[Extracted page text data]
::::

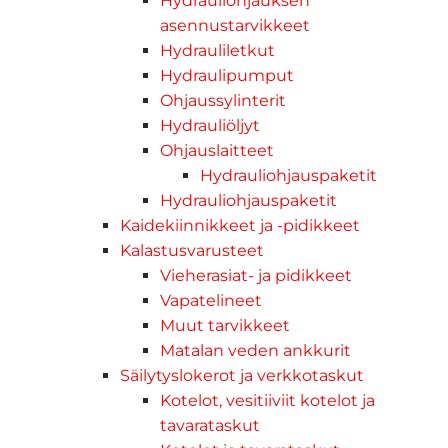
Hydrauliohjauksen
asennustarvikkeet
Hydrauliletkut
Hydraulipumput
Ohjaussylinterit
Hydrauliöljyt
Ohjauslaitteet
Hydrauliohjauspaketit
Hydrauliohjauspaketit
Kaidekiinnikkeet ja -pidikkeet
Kalastusvarusteet
Vieherasiat- ja pidikkeet
Vapatelineet
Muut tarvikkeet
Matalan veden ankkurit
Säilytyslokerot ja verkkotaskut
Kotelot, vesitiiviit kotelot ja
tavarataskut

::::

**TASK ITEM**
Restate each line of the records exactly; pictures do not belong in the copy.

**EXERCISE RESPONSE**
Hydrauliohjauksen
asennustarvikkeet
Hydrauliletkut
Hydraulipumput
Ohjaussylinterit
Hydrauliöljyt
Ohjauslaitteet
Hydrauliohjauspaketit
Hydrauliohjauspaketit
Kaidekiinnikkeet ja -pidikkeet
Kalastusvarusteet
Vieherasiat- ja pidikkeet
Vapatelineet
Muut tarvikkeet
Matalan veden ankkurit
Säilytyslokerot ja verkkotaskut
Kotelot, vesitiiviit kotelot ja
tavarataskut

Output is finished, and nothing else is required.